Day-ahead resource forecasting for concentrated solar power integration

Abstract

In this work, we validate and enhance previously proposed singe-input direct normal irradiance (DNI) models based on numerical weather prediction (NWP) for intra-week forecasts with over 200,000 hours of ground measurements for 8 locations. Short latency re-forecasting methods to enhance the deterministic forecast accuracies are presented and discussed. The basic forecast is applied to 15 additional locations in North America with satellite-derived DNI data. The basic model outperforms the persistence model at all 23 locations with a skill between 12.4% and 38.2%. The RMSE of the basic forecast is in the range of 204.9 W m−2 to 309.9 W m−2. The implementation of stochastic learning re-forecasting methods yields further reduction in error from 204.9 W m−2 to 176.5 W m−2. To a great extent, the errors are caused by inaccuracies in the NWP cloud prediction.

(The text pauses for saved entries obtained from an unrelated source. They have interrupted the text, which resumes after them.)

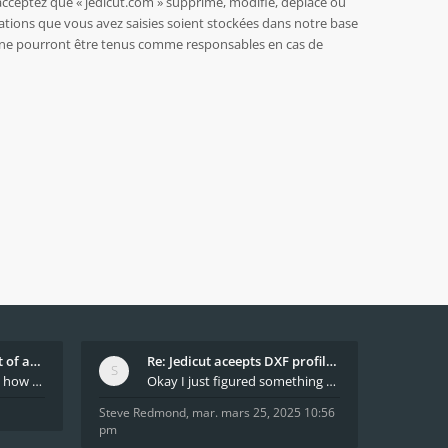
acceptez que « jedicut.com » supprime, modifie, déplace ou
ations que vous avez saisies soient stockées dans notre base
BB ne pourront être tenus comme responsables en cas de
What decides which part of an airfoil is the extra
Re: Jedicut aceepts DXF profile, but It won't cut
Hi All, does anyone know how Jedicut decides which
Okay I just figured something out. The profile p
Steve Redmond
,
mar. mars 25, 2025 10:56
pm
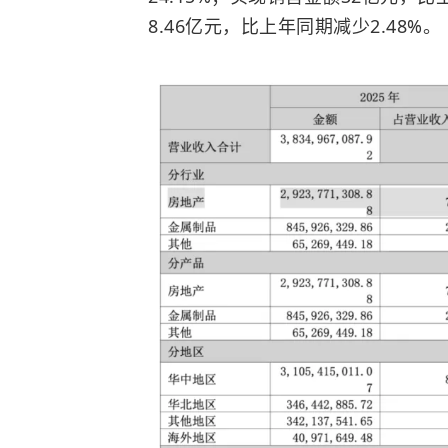
8.46亿元，比上年同期减少2.48%。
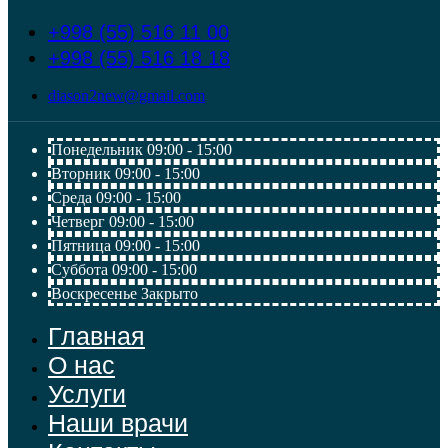
+998 (55) 516 11 00
+998 (55) 516 18 18
diason2new@gmail.com
Понедельник
09:00 - 15:00
Вторник
09:00 - 15:00
Среда
09:00 - 15:00
Четверг
09:00 - 15:00
Пятница
09:00 - 15:00
Суббота
09:00 - 15:00
Воскресенье
Закрыто
Главная
О нас
Услуги
Наши врачи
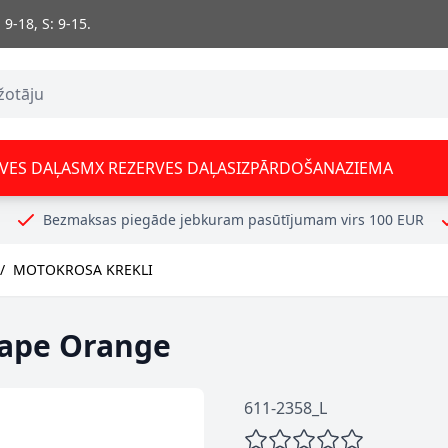
 9-18, S: 9-15.
VES DAĻAS
MX REZERVES DAĻAS
IZPĀRDOŠANA
ZIEMA
Bezmaksas piegāde jebkuram pasūtījumam virs 100 EUR
/
MOTOKROSA KREKLI
cape Orange
611-2358_L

Improved assessment of atmospheric turbidity has limited impact on reducing forecast errors. Our results suggest that NWP-based DNI forecasts are very capable of reducing power and net-load uncertainty introduced by concentrated solar power plants at all locations in North America. Operating reserves to balance uncertainty in day-ahead schedules can be reduced on average by an estimated 28.6% through the application of the basic forecast.